Further, processor 1001 may call a program stored in memory 1005 to test millimeter wave radar performance, and also perform the following operations:
when the millimeter wave radar is in a static scene, acquiring moving target characteristic data detected by the millimeter wave radar, and acquiring the distance between the actually measured millimeter wave radar and a calibration object located at a preset position and the distance between the calibration object and the moving target;
determining standard characteristic data of a moving target according to the distance between the millimeter wave radar and the calibration object and the distance between the calibration object and the moving target;
and comparing the characteristic data of the moving target detected by the millimeter wave radar with the standard characteristic data of the moving target, and determining the error of the characteristic data of the moving target detected by the millimeter wave radar.
Further, processor 1001 may call a program stored in memory 1005 to test millimeter wave radar performance, and also perform the following operations:
and calculating the distance and the angle of the moving target according to the distance between the millimeter-wave radar and the calibration object and the distance between the calibration object and the moving target to serve as standard characteristic data of the moving target.
Further, processor 1001 may call a program stored in memory 1005 to test millimeter wave radar performance, and also perform the following operations:
acquiring the speed of a moving target detected by the millimeter wave radar, and acquiring the actual speed of the moving target;
and comparing the speed of the moving target detected by the millimeter wave radar with the actual speed of the moving target, and determining the error of the speed of the moving target detected by the millimeter wave radar.
Further, processor 1001 may call a program stored in memory 1005 to test millimeter wave radar performance, and also perform the following operations:
and respectively carrying out error check on the target characteristic data detected by the millimeter wave radar and the moving target characteristic data.
Based on the hardware structure, the invention provides various embodiments of the method for testing the performance of the millimeter wave radar.

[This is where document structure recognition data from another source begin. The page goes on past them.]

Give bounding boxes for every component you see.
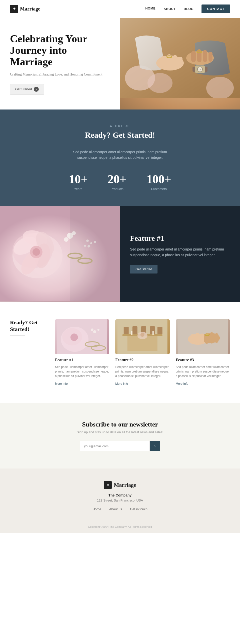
nav-links: HOME ABOUT BLOG CONTACT xyxy=(145,4,230,13)
svg-point-73 xyxy=(206,334,208,335)
svg-point-49 xyxy=(98,329,100,331)
newsletter-title: Subscribe to our newsletter xyxy=(10,421,230,428)
features-grid: Feature #1 Sed pede ullamcorper amet ull… xyxy=(55,319,230,386)
feature-card-3: Feature #3 Sed pede ullamcorper amet ull… xyxy=(176,319,230,386)
feature-banner-image xyxy=(0,206,120,302)
features-title: Ready? Get Started! xyxy=(10,319,45,332)
svg-point-30 xyxy=(32,248,40,256)
footer-company-name: The Company xyxy=(108,493,132,497)
feature-2-link[interactable]: More Info xyxy=(115,382,128,386)
svg-rect-68 xyxy=(200,334,204,344)
feature-card-3-image xyxy=(176,319,230,354)
nav-home[interactable]: HOME xyxy=(145,6,156,11)
navbar: ✦ Marriage HOME ABOUT BLOG CONTACT xyxy=(0,0,240,18)
feature-card-1: Feature #1 Sed pede ullamcorper amet ull… xyxy=(55,319,109,386)
svg-rect-54 xyxy=(124,327,129,334)
features-heading: Ready? Get Started! xyxy=(10,319,45,386)
svg-rect-66 xyxy=(190,334,194,344)
feature-card-2-image xyxy=(115,319,170,354)
svg-point-48 xyxy=(93,330,96,333)
features-divider xyxy=(10,336,25,336)
about-section: ABOUT US Ready? Get Started! Sed pede ul… xyxy=(0,110,240,206)
logo: ✦ Marriage xyxy=(10,5,40,13)
feature-banner: Feature #1 Sed pede ullamcorper amet ull… xyxy=(0,206,240,302)
hero-cta-label: Get Started xyxy=(15,87,32,91)
feature-1-link[interactable]: More Info xyxy=(55,382,68,386)
stat-customers-number: 100+ xyxy=(146,172,171,186)
stat-customers: 100+ Customers xyxy=(146,172,171,191)
newsletter-submit-button[interactable]: › xyxy=(150,441,160,451)
newsletter-subtitle: Sign up and stay up to date on all the l… xyxy=(10,430,230,434)
about-label: ABOUT US xyxy=(10,124,230,128)
svg-rect-69 xyxy=(204,333,208,344)
newsletter-form: › xyxy=(10,441,230,451)
logo-text: Marriage xyxy=(20,6,40,12)
feature-banner-box: Feature #1 Sed pede ullamcorper amet ull… xyxy=(120,206,240,302)
hero-cta-button[interactable]: Get Started › xyxy=(10,84,44,94)
svg-rect-67 xyxy=(195,333,199,344)
feature-card-1-image xyxy=(55,319,109,354)
features-section: Ready? Get Started! Feature xyxy=(0,302,240,403)
stat-products: 20+ Products xyxy=(108,172,126,191)
svg-rect-13 xyxy=(203,50,207,62)
stat-products-label: Products xyxy=(108,187,126,191)
feature-banner-cta[interactable]: Get Started xyxy=(130,265,158,274)
stat-years: 10+ Years xyxy=(69,172,88,191)
svg-rect-9 xyxy=(178,57,182,67)
footer-address: 123 Street, San Francisco, USA xyxy=(10,498,230,502)
svg-rect-41 xyxy=(70,206,120,301)
svg-rect-70 xyxy=(210,332,214,344)
feature-card-2: Feature #2 Sed pede ullamcorper amet ull… xyxy=(115,319,170,386)
footer-logo-text: Marriage xyxy=(114,482,136,488)
feature-2-desc: Sed pede ullamcorper amet ullamcorper pr… xyxy=(115,365,170,378)
feature-banner-description: Sed pede ullamcorper amet ullamcorper pr… xyxy=(130,246,230,258)
footer-link-home[interactable]: Home xyxy=(92,507,101,511)
svg-rect-8 xyxy=(173,55,177,67)
footer-logo-icon: ✦ xyxy=(104,481,112,489)
feature-1-desc: Sed pede ullamcorper amet ullamcorper pr… xyxy=(55,365,109,378)
svg-rect-71 xyxy=(214,333,218,343)
stat-customers-label: Customers xyxy=(146,187,171,191)
hero-photo xyxy=(120,18,240,110)
about-title: Ready? Get Started! xyxy=(10,130,230,140)
svg-rect-58 xyxy=(158,327,162,334)
stat-products-number: 20+ xyxy=(108,172,126,186)
svg-rect-11 xyxy=(191,51,196,62)
footer-links: Home About us Get in touch xyxy=(10,507,230,511)
footer: ✦ Marriage The Company 123 Street, San F… xyxy=(0,468,240,533)
feature-3-title: Feature #3 xyxy=(176,358,230,362)
footer-copyright: Copyright ©2024 The Company, All Rights … xyxy=(10,521,230,528)
footer-logo-area: ✦ Marriage xyxy=(10,481,230,489)
hero-text-area: Celebrating Your Journey into Marriage C… xyxy=(0,18,120,110)
feature-banner-photo xyxy=(0,206,120,301)
feature-3-link[interactable]: More Info xyxy=(176,382,188,386)
svg-point-60 xyxy=(140,333,144,337)
nav-blog[interactable]: BLOG xyxy=(184,7,194,11)
nav-contact-button[interactable]: CONTACT xyxy=(202,4,230,13)
footer-link-about[interactable]: About us xyxy=(109,507,122,511)
svg-rect-14 xyxy=(208,52,212,62)
feature-2-title: Feature #2 xyxy=(115,358,170,362)
stat-years-label: Years xyxy=(69,187,88,191)
footer-company: The Company xyxy=(10,493,230,498)
feature-3-desc: Sed pede ullamcorper amet ullamcorper pr… xyxy=(176,365,230,378)
svg-point-2 xyxy=(148,73,172,93)
stats-container: 10+ Years 20+ Products 100+ Customers xyxy=(10,172,230,191)
nav-about[interactable]: ABOUT xyxy=(164,7,176,11)
hero-image xyxy=(120,18,240,110)
svg-point-50 xyxy=(91,328,94,331)
svg-point-45 xyxy=(70,334,78,341)
newsletter-section: Subscribe to our newsletter Sign up and … xyxy=(0,403,240,468)
feature-1-title: Feature #1 xyxy=(55,358,109,362)
feature-banner-title: Feature #1 xyxy=(130,234,230,242)
footer-logo: ✦ Marriage xyxy=(104,481,136,489)
svg-point-33 xyxy=(64,237,68,242)
hero-subtext: Crafting Memories, Embracing Love, and H… xyxy=(10,72,110,77)
footer-link-contact[interactable]: Get in touch xyxy=(130,507,148,511)
about-divider xyxy=(110,143,130,143)
hero-heading: Celebrating Your Journey into Marriage xyxy=(10,33,110,68)
about-description: Sed pede ullamcorper amet ullamcorper pr… xyxy=(65,149,175,160)
svg-rect-62 xyxy=(152,331,154,335)
svg-rect-6 xyxy=(161,56,166,67)
newsletter-email-input[interactable] xyxy=(80,441,150,451)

Referring to fig. 2, a first embodiment of a method for testing millimeter wave radar performance according to the present invention provides a method for testing millimeter wave radar performance, the method including:
step S10, when the millimeter wave radar and the laser radar which are positioned at the preset installation position are in a dynamic scene, acquiring target characteristic data detected by the millimeter wave radar and acquiring target point cloud data detected by the laser radar;
millimeter wave radars are radars that operate in the millimeter wave band (millimeter wave) for detection. The millimeter wave radar has the advantages of wide detection range, small influence of weather and the like, and is widely applied to the fields of automatic driving and the like. The detection of the vehicle-mounted millimeter wave radar on the target mainly comprises three characteristic data of the distance, the angle and the speed of the target, however, the accuracy of the target characteristic data detected by the vehicle-mounted millimeter wave radar is not high enough due to the frequency band loss of the vehicle-mounted millimeter wave radar when the target is detected, and the method for testing the performance of the vehicle-mounted millimeter wave radar is provided for testing the performance of the vehicle-mounted millimeter wave radar (namely, the accuracy of the three characteristic data of the distance, the angle and the speed of the target detected by the vehicle-mounted millimeter wave radar is verified).
The performance of the millimeter wave radar is tested in a dynamic scene. The dynamic scene means that the vehicle runs along the straight front direction at a low speed, the vehicle-mounted millimeter wave radar moves along with the vehicle, and the target can be a static target or a moving target. In a dynamic scene, a system architecture related to the method for testing the performance of the millimeter wave radar comprises the millimeter wave radar and the laser radar. The millimeter wave radar may be a Frequency Modulated Continuous Wave (FMCW) millimeter wave radar. The laser radar mainly detects the distance, the angle and the speed of a target by emitting laser beams, can be a radar system working in a spectrum range from infrared to ultraviolet, and has higher detection precision. Therefore, the present embodiment tests the performance of the millimeter wave radar by using the detection data of the laser radar on the target as a true value. In order to test the performance of the millimeter wave radar by using the detection data of the laser radar on the target as a true value, the millimeter wave radar and the laser radar need to be calibrated in a combined manner, and the coordinate system conversion relationship between the millimeter wave radar and the laser radar is determined. Then, referring to fig. 3, before step S10, the method includes:
and step S11, jointly calibrating the millimeter wave radar and the laser radar which are positioned at the preset installation position through the calibration object positioned at the preset position, and determining the coordinate system conversion relation of the millimeter wave radar and the laser radar.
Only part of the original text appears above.